Training Data Shortages

A common view holds that the human-generated data set for training LLM models has been exhausted. All of the accessible digital data have been incorporated into training already, and additional data must come from synthetic sources.

This may be correct with respect to digital data. But accessible digital data represent that small fraction of human experience that has been captured digitally. Very little of your experience or knowledge is captured digitally, no matter how online you are.

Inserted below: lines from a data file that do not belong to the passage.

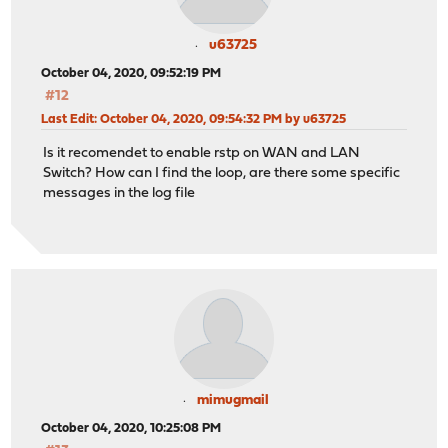
u63725
October 04, 2020, 09:52:19 PM
#12
Last Edit
: October 04, 2020, 09:54:32 PM by u63725
Is it recomendet to enable rstp on WAN and LAN
Switch? How can I find the loop, are there some specific
messages in the log file
mimugmail
October 04, 2020, 10:25:08 PM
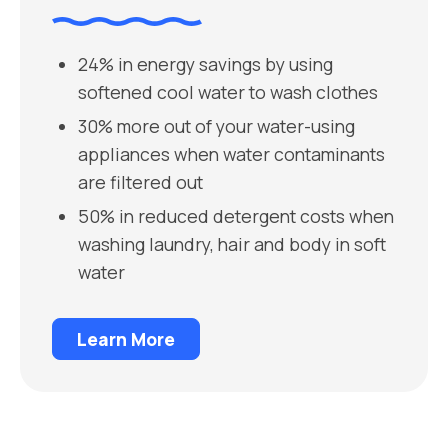
24% in energy savings by using
softened cool water to wash clothes
30% more out of your water-using
appliances when water contaminants
are filtered out
50% in reduced detergent costs when
washing laundry, hair and body in soft
water
Learn More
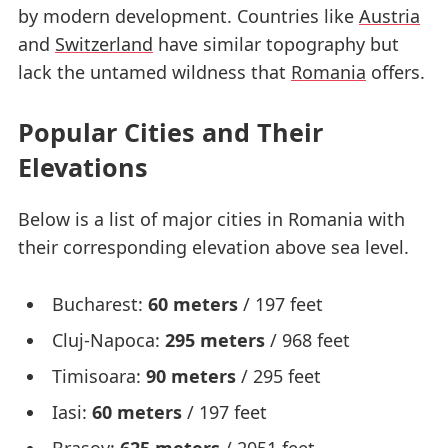
by modern development. Countries like
Austria
and
Switzerland
have similar topography but
lack the untamed wildness that
Romania
offers.
Popular Cities and Their
Elevations
Below is a list of major cities in Romania with
their corresponding elevation above sea level.
Bucharest:
60 meters
/ 197 feet
Cluj-Napoca:
295 meters
/ 968 feet
Timisoara:
90 meters
/ 295 feet
Iasi:
60 meters
/ 197 feet
Brasov:
625 meters
/ 2051 feet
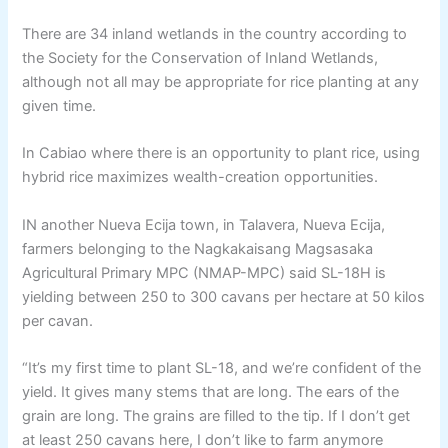
There are 34 inland wetlands in the country according to
the Society for the Conservation of Inland Wetlands,
although not all may be appropriate for rice planting at any
given time.
In Cabiao where there is an opportunity to plant rice, using
hybrid rice maximizes wealth-creation opportunities.
IN another Nueva Ecija town, in Talavera, Nueva Ecija,
farmers belonging to the Nagkakaisang Magsasaka
Agricultural Primary MPC (NMAP-MPC) said SL-18H is
yielding between 250 to 300 cavans per hectare at 50 kilos
per cavan.
“It’s my first time to plant SL-18, and we’re confident of the
yield. It gives many stems that are long. The ears of the
grain are long. The grains are filled to the tip. If I don’t get
at least 250 cavans here, I don’t like to farm anymore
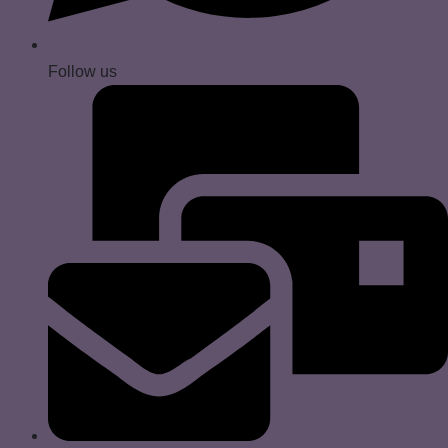
Follow us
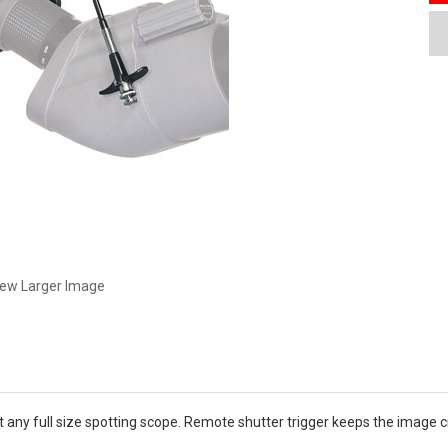
iew Larger Image
any full size spotting scope. Remote shutter trigger keeps the image cri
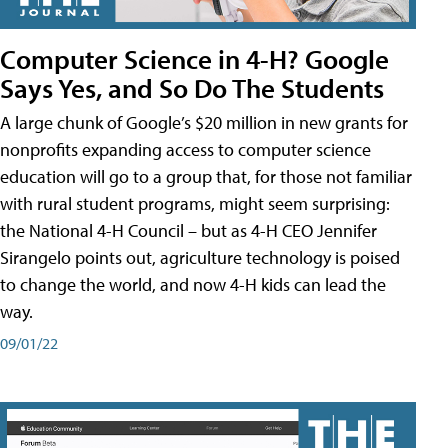
Computer Science in 4-H? Google
Says Yes, and So Do The Students
A large chunk of Google’s $20 million in new grants for
nonprofits expanding access to computer science
education will go to a group that, for those not familiar
with rural student programs, might seem surprising:
the National 4-H Council – but as 4-H CEO Jennifer
Sirangelo points out, agriculture technology is poised
to change the world, and now 4-H kids can lead the
way.
09/01/22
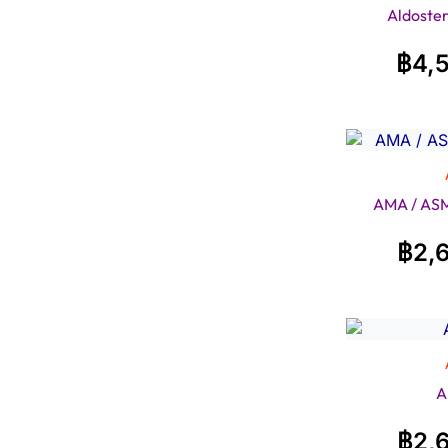
Aldoster
฿
4,
AMA / ASM
฿
2,
A
฿
2,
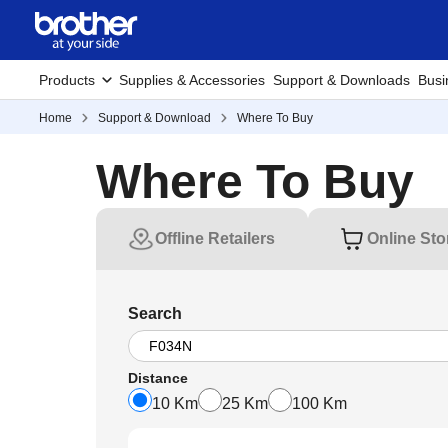
Products
Supplies & Accessories
Support & Downloads
Busi
Home
Support & Download
Where To Buy
Where To Buy
Offline Retailers
Online Sto
Search
Distance
10 Km
25 Km
100 Km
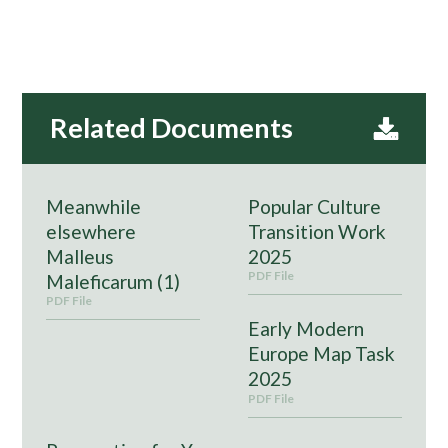
Meanwhile
Popular Culture
elsewhere
Transition Work
Malleus
2025
PDF File
Maleficarum (1)
PDF File
Early Modern
Europe Map Task
2025
PDF File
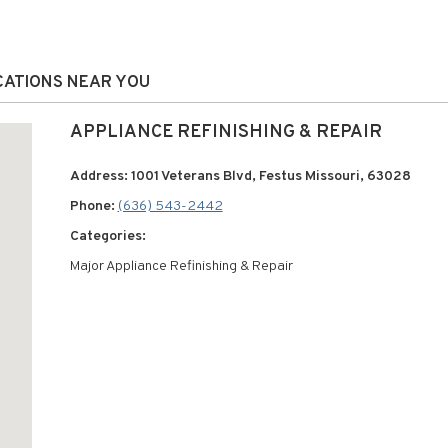
OCATIONS NEAR YOU
APPLIANCE REFINISHING & REPAIR
Address: 1001 Veterans Blvd, Festus Missouri, 63028
Phone:
(636) 543-2442
Categories:
Major Appliance Refinishing & Repair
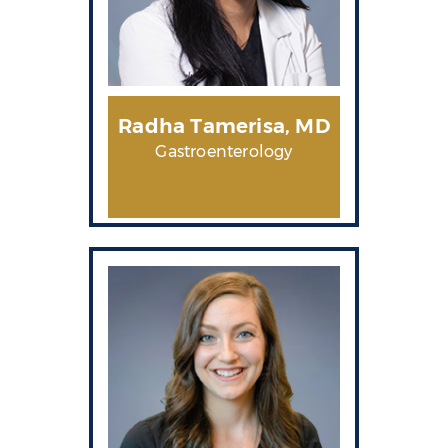
Radha Tamerisa, MD
Gastroenterology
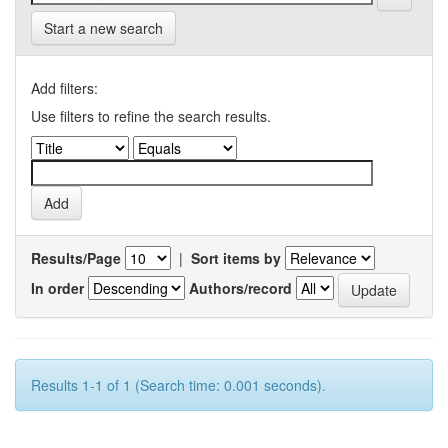
Start a new search
Add filters:
Use filters to refine the search results.
Results/Page
|
Sort items by
In order
Authors/record
Results 1-1 of 1 (Search time: 0.001 seconds).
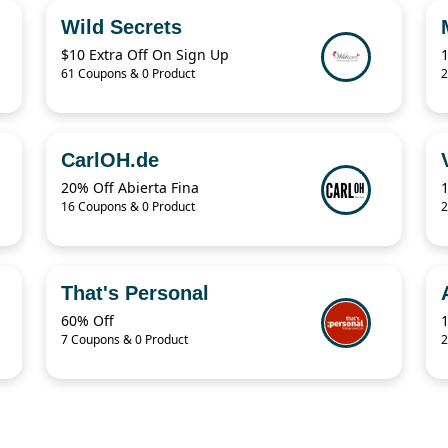
Wild Secrets
$10 Extra Off On Sign Up
61 Coupons & 0 Product
2
CarlOH.de
20% Off Abierta Fina
16 Coupons & 0 Product
2
That's Personal
60% Off
7 Coupons & 0 Product
2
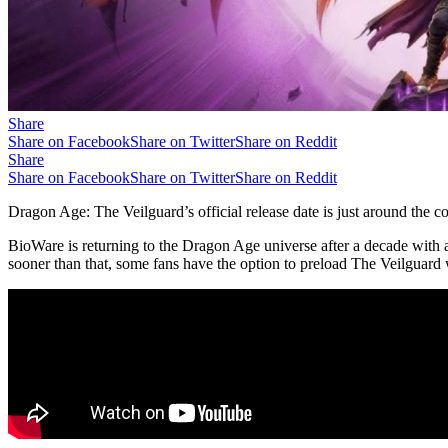
Share
Share on Facebook
Share on Twitter
Share on Reddit
Share
Share on Facebook
Share on Twitter
Share on Reddit
Dragon Age: The Veilguard’s official release date is just around the co
BioWare is returning to the Dragon Age universe after a decade with
sooner than that, some fans have the option to preload The Veilguard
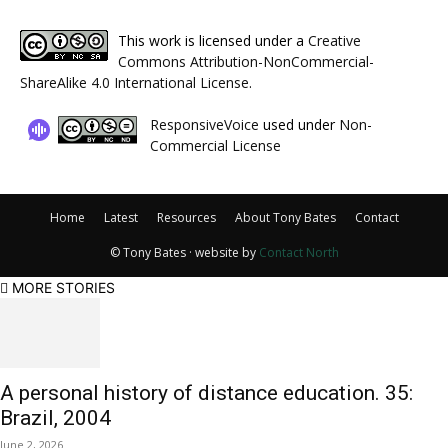
This work is licensed under a
Creative
Commons Attribution-NonCommercial-
ShareAlike 4.0 International License
.
ResponsiveVoice
used under
Non-
Commercial License
Home
Latest
Resources
About Tony Bates
Contact
© Tony Bates · website by
Contact North
MORE STORIES
A personal history of distance education. 35:
Brazil, 2004
June 2, 2026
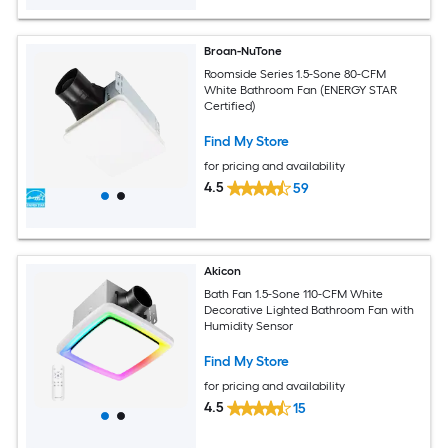
Broan-NuTone
Roomside Series 1.5-Sone 80-CFM
White Bathroom Fan (ENERGY STAR
Certified)
Find My Store
for pricing and availability
4.5
59
Akicon
Bath Fan 1.5-Sone 110-CFM White
Decorative Lighted Bathroom Fan with
Humidity Sensor
Find My Store
for pricing and availability
4.5
15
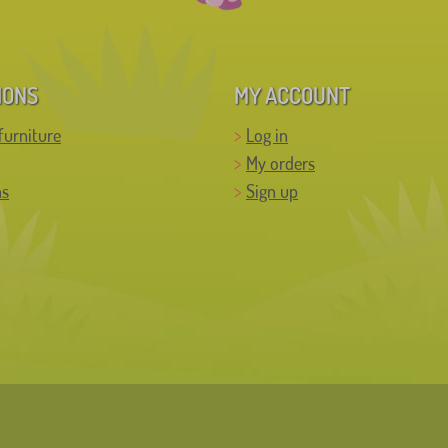
IONS
MY ACCOUNT
furniture
Log in
My orders
ns
Sign up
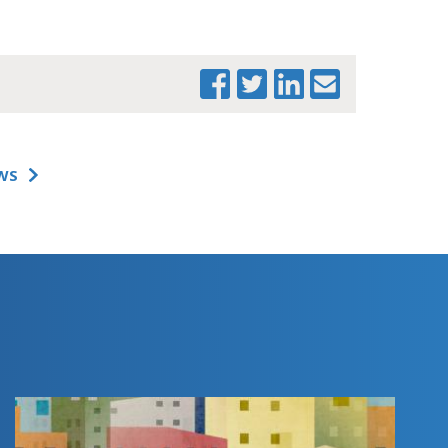
WS
PRINT THIS PAGE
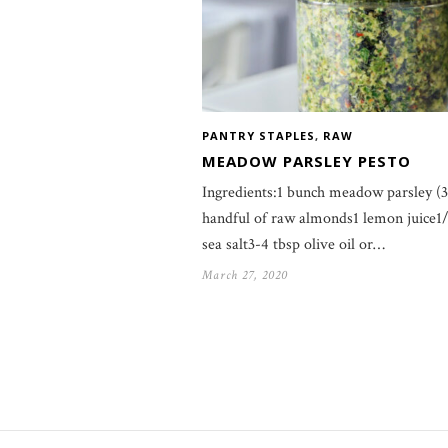
PANTRY STAPLES
,
RAW
MEADOW PARSLEY PESTO
Ingredients:1 bunch meadow parsley (
handful of raw almonds1 lemon juice1/
sea salt3-4 tbsp olive oil or…
March 27, 2020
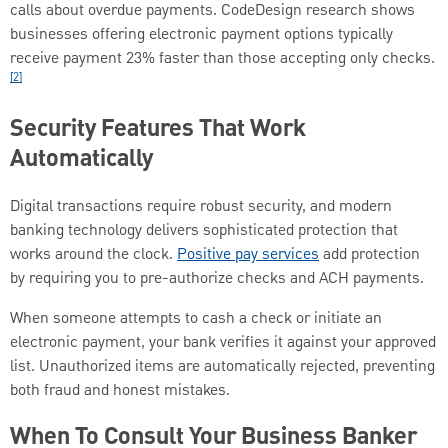
calls about overdue payments. CodeDesign research shows
businesses offering electronic payment options typically
receive payment 23% faster than those accepting only checks.
[2]
Security Features That Work
Automatically
Digital transactions require robust security, and modern
banking technology delivers sophisticated protection that
works around the clock.
Positive pay services
add protection
by requiring you to pre-authorize checks and ACH payments.
When someone attempts to cash a check or initiate an
electronic payment, your bank verifies it against your approved
list. Unauthorized items are automatically rejected, preventing
both fraud and honest mistakes.
When To Consult Your Business Banker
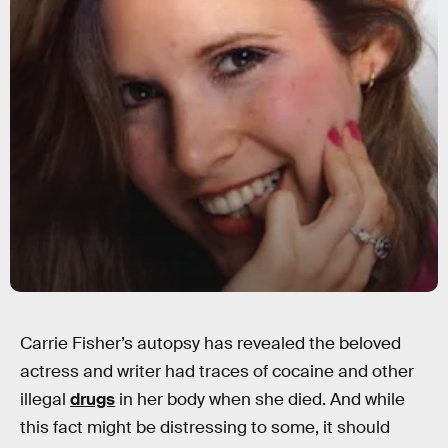
Carrie Fisher’s autopsy has revealed the beloved
actress and writer had traces of cocaine and other
illegal
drugs
in her body when she died. And while
this fact might be distressing to some, it should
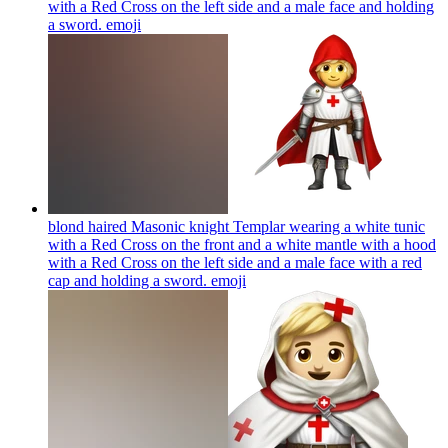
with a Red Cross on the left side and a male face and holding
a sword.
emoji
blond haired Masonic knight Templar wearing a white tunic
with a Red Cross on the front and a white mantle with a hood
with a Red Cross on the left side and a male face with a red
cap and holding a sword.
emoji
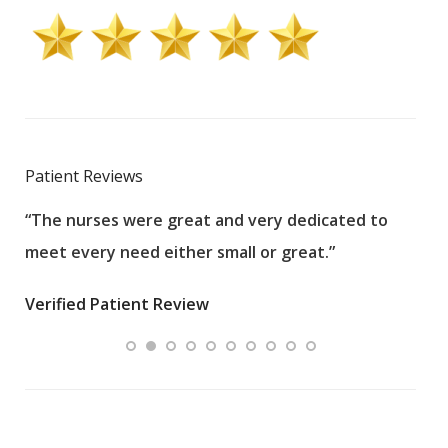
Patient Reviews
“The nurses were great and very dedicated to
“The
meet every need either small or great.”
pati
wha
Verified Patient Review
.”
ques
Veri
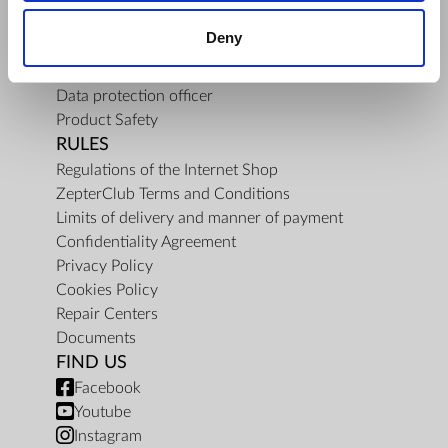
About Us
Deny
Mission
Contact Us
Data protection officer
Product Safety
RULES
Regulations of the Internet Shop
ZepterClub Terms and Conditions
Limits of delivery and manner of payment
Confidentiality Agreement
Privacy Policy
Cookies Policy
Repair Centers
Documents
FIND US
Facebook
Youtube
Instagram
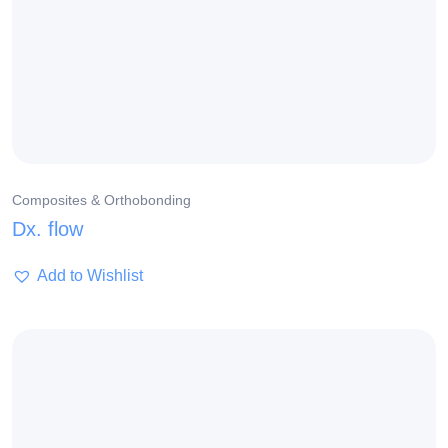
Composites & Orthobonding
Dx. flow
Add to Wishlist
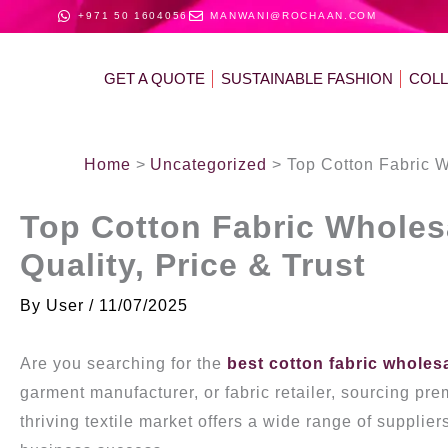
Skip
+971 50 1604056
MANWANI@ROCHAAN.COM
to
content
GET A QUOTE
SUSTAINABLE FASHION
COL
Home
Uncategorized
Top Cotton Fabric W
Top Cotton Fabric Wholesa
Quality, Price & Trust
By
User
/
11/07/2025
Are you searching for the
best cotton fabric wholes
garment manufacturer, or fabric retailer, sourcing pr
thriving textile market offers a wide range of supplier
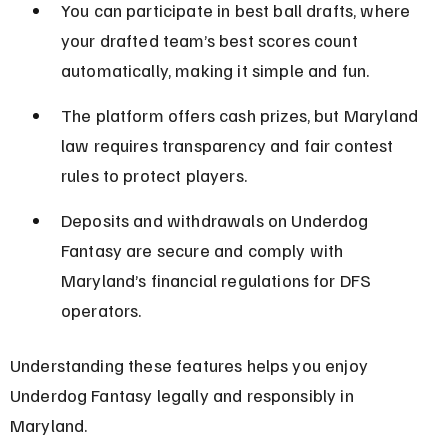
You can participate in best ball drafts, where 
your drafted team’s best scores count 
automatically, making it simple and fun.
The platform offers cash prizes, but Maryland 
law requires transparency and fair contest 
rules to protect players.
Deposits and withdrawals on Underdog 
Fantasy are secure and comply with 
Maryland’s financial regulations for DFS 
operators.
Understanding these features helps you enjoy 
Underdog Fantasy legally and responsibly in 
Maryland.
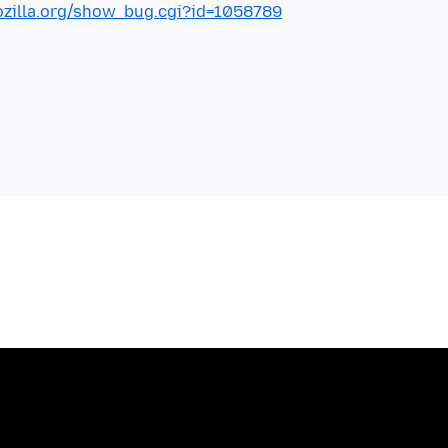
mozilla.org/show_bug.cgi?id=1058789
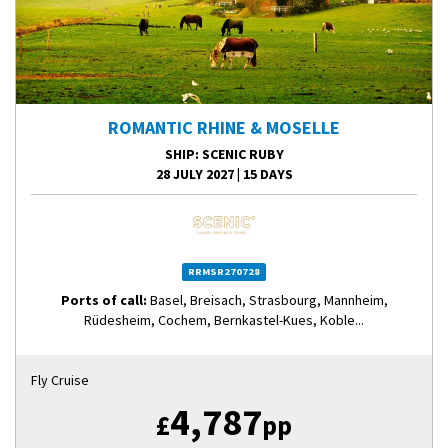
ROMANTIC RHINE & MOSELLE
SHIP
: SCENIC RUBY
28 JULY 2027
|
15 DAYS
RRMSR270728
Ports of call:
Basel, Breisach, Strasbourg, Mannheim,
Rüdesheim, Cochem, Bernkastel-Kues, Koble...
Fly Cruise
4,787
£
pp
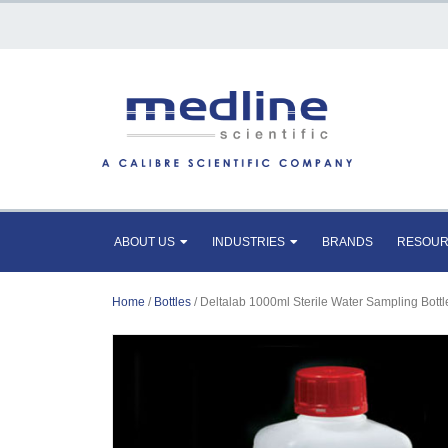
ABOUT US
INDUSTRIES
BRANDS
RESOU
Home
/
Bottles
/ Deltalab 1000ml Sterile Water Sampling Bottl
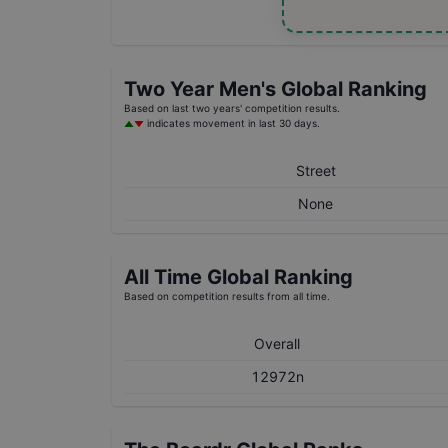
Two Year
Men's
Global Ranking
Based on last two years' competition results.
indicates movement in last 30 days.
Street
None
All Time Global Ranking
Based on competition results from all time.
Overall
12972n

Even if you record video and sound of your full day, you miss the senses of smell and touch. And yet an all-day recording of sound, let alone video, will produce a vastly richer data set than what exists today. Small wonder that companies have begun making devices that aim to capture that sound.

And what about the other non-sensory data? Will activity- or health-monitor data become part of the training data set?

How valuable will that added data be in training LLMs? I don’t know. It’s possible that the broad sea of new data has little training value. We’ll likely learn the answer as the recording devices roll out. My guess is that it will at least make the models more adaptive to individual personality. Can we finally rid ourselves of the obsequious responses?

After recording of sound, and maybe video, becomes ubiquitous, attention can turn to the missing senses of smell and touch, and thoughts. The head chips of the future can serve first to record and digitize these channels, before they turn us into cyborgs.

There is no shortage of additional human-generated data. There is a narrow capture of it. The new recording devices will dramatically increase the breadth of capture, and expand the training data set. Right now we depend largely on individuals to digitize their own data. Not for long.